**Exercise directions**
Locate all lines in the data below that hold "Smith" and show them.
★ ★ ★ ★ ★ ★ ★
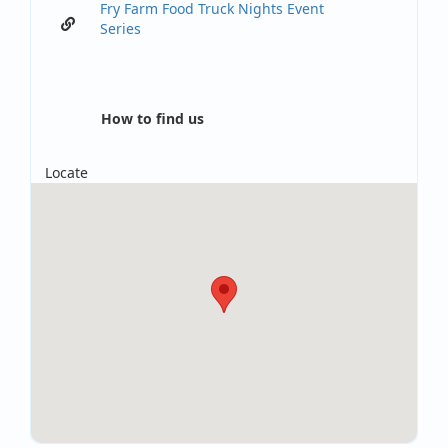
Fry Farm Food Truck Nights Event
Series
How to find us
Locate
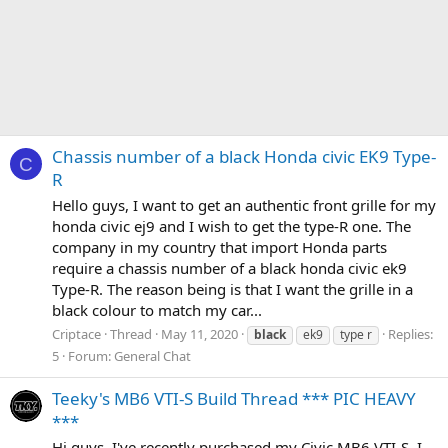
Chassis number of a black Honda civic EK9 Type-
C
R
Hello guys, I want to get an authentic front grille for my
honda civic ej9 and I wish to get the type-R one. The
company in my country that import Honda parts
require a chassis number of a black honda civic ek9
Type-R. The reason being is that I want the grille in a
black colour to match my car...
Criptace
Thread
May 11, 2020
Replies:
black
ek9
type r
5
Forum:
General Chat
Teeky's MB6 VTI-S Build Thread *** PIC HEAVY
***
Hi guys, I've recently purchased my Civic MB6 VTI-S. I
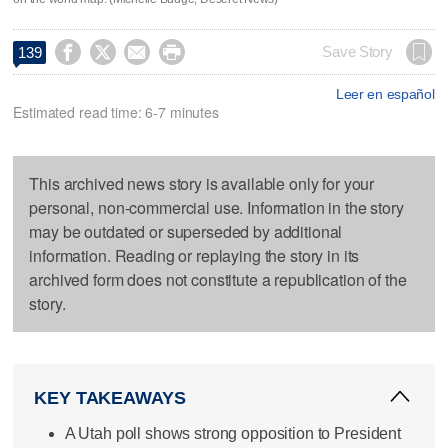




Save Story
139
Leer en español
Estimated read time: 6-7 minutes
This archived news story is available only for your
personal, non-commercial use. Information in the story
may be outdated or superseded by additional
information. Reading or replaying the story in its
archived form does not constitute a republication of the
story.
KEY TAKEAWAYS
A Utah poll shows strong opposition to President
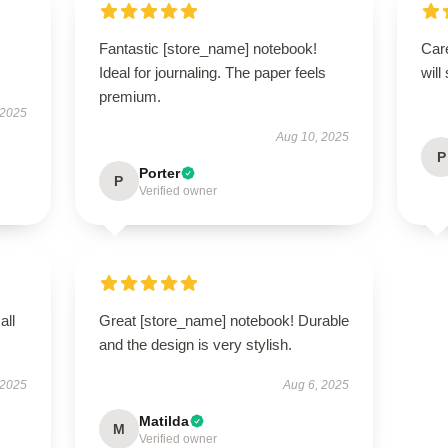
Fantastic [store_name] notebook!
Care
Ideal for journaling. The paper feels
will
premium.
 2025
Aug 10, 2025
P
Porter
P
Verified owner
all
Great [store_name] notebook! Durable
and the design is very stylish.
 2025
Aug 6, 2025
Matilda
M
Verified owner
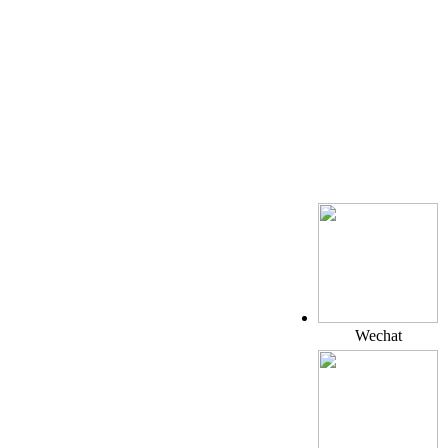
Wechat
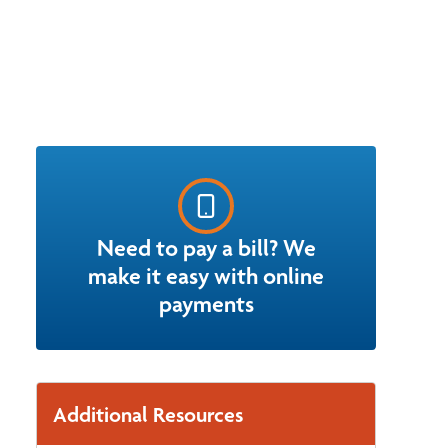
Need to pay a bill? We
make it easy with online
payments
Additional Resources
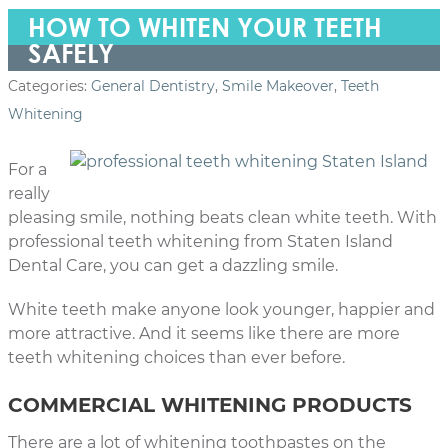
HOW TO WHITEN YOUR TEETH
SAFELY
Categories:
General Dentistry
,
Smile Makeover
,
Teeth
Whitening
For a
really
pleasing smile, nothing beats clean white teeth. With
professional teeth whitening from Staten Island
Dental Care, you can get a dazzling smile.
White teeth make anyone look younger, happier and
more attractive. And it seems like there are more
teeth whitening choices than ever before.
COMMERCIAL WHITENING PRODUCTS
There are a lot of whitening toothpastes on the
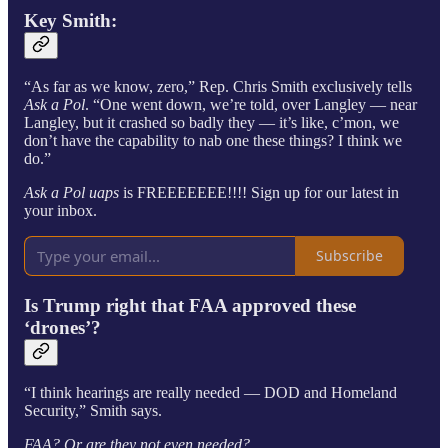
Key
Smith
:
“As far as we know, zero,” Rep. Chris Smith exclusively tells
Ask a Pol
. “One went down, we’re told, over Langley — near
Langley, but it crashed so badly they — it’s like, c’mon, we
don’t have the capability to nab one these things? I think we
do.”
Ask a Pol uaps
is FREEEEEEE!!!! Sign up for our latest in
your inbox.
Subscribe
Is Trump right that FAA approved these
‘drones’?
“I think hearings are really needed — DOD and Homeland
Security,” Smith says.
FAA? Or are they not even needed?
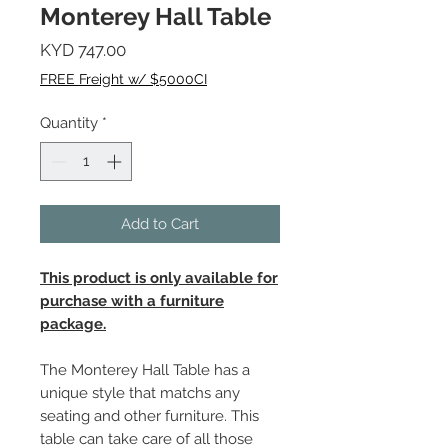
Monterey Hall Table
Price
KYD 747.00
FREE Freight w/ $5000CI
Quantity
*
Add to Cart
This product is only available for
purchase with a furniture
package.
The Monterey Hall Table has a
unique style that matchs any
seating and other furniture. This
table can take care of all those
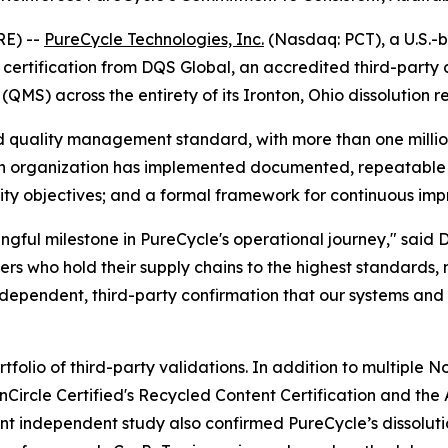
E) --
PureCycle Technologies, Inc.
(Nasdaq: PCT), a U.S.-b
rtification from DQS Global, an accredited third-party cer
) across the entirety of its Ironton, Ohio dissolution rec
 quality management standard, with more than one million 
an organization has implemented documented, repeatable p
ity objectives; and a formal framework for continuous im
ingful milestone in PureCycle's operational journey," said 
s who hold their supply chains to the highest standards,
 independent, third-party confirmation that our systems and 
tfolio of third-party validations. In addition to multiple 
rcle Certified's Recycled Content Certification and the A
nt independent study also confirmed PureCycle’s dissolut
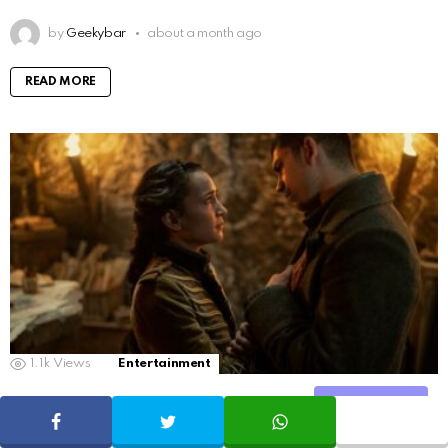
by
Geekybar
about a month ago
READ MORE
1.1k
Views
Entertainment
Shadow and Bone Season 2: Explaining the
Share
Dramatic Final
SHARE
TWEET
WHATSAPP
Share Tweet WhatsApp Pinterest Tumblr VKontakte Reddit Blogger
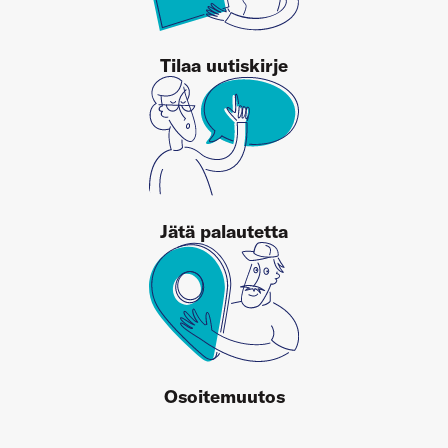
Tilaa uutiskirje
Jätä palautetta
Osoitemuutos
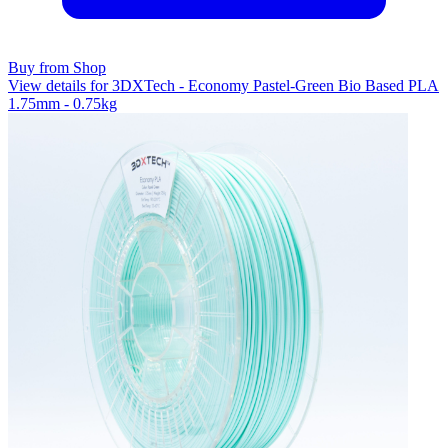
Buy from Shop
View details for 3DXTech - Economy Pastel-Green Bio Based PLA
1.75mm - 0.75kg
★ ★ ★ ★ ★ ★ ★
**Answer to this exercise**
Smith
“As far as we know, zero,” Rep. Chris Smith exclusively tells
Security,” Smith says.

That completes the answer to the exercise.